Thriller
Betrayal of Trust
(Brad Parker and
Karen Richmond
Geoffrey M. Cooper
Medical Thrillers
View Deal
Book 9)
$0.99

· · · · ·

■ **ACTION ITEM**
Repeat the entries exactly, leaving nothing out.

■ **RESULT OF THE TASK**
Thriller
Betrayal of Trust
(Brad Parker and
Karen Richmond
Geoffrey M. Cooper
Medical Thrillers
View Deal
Book 9)
$0.99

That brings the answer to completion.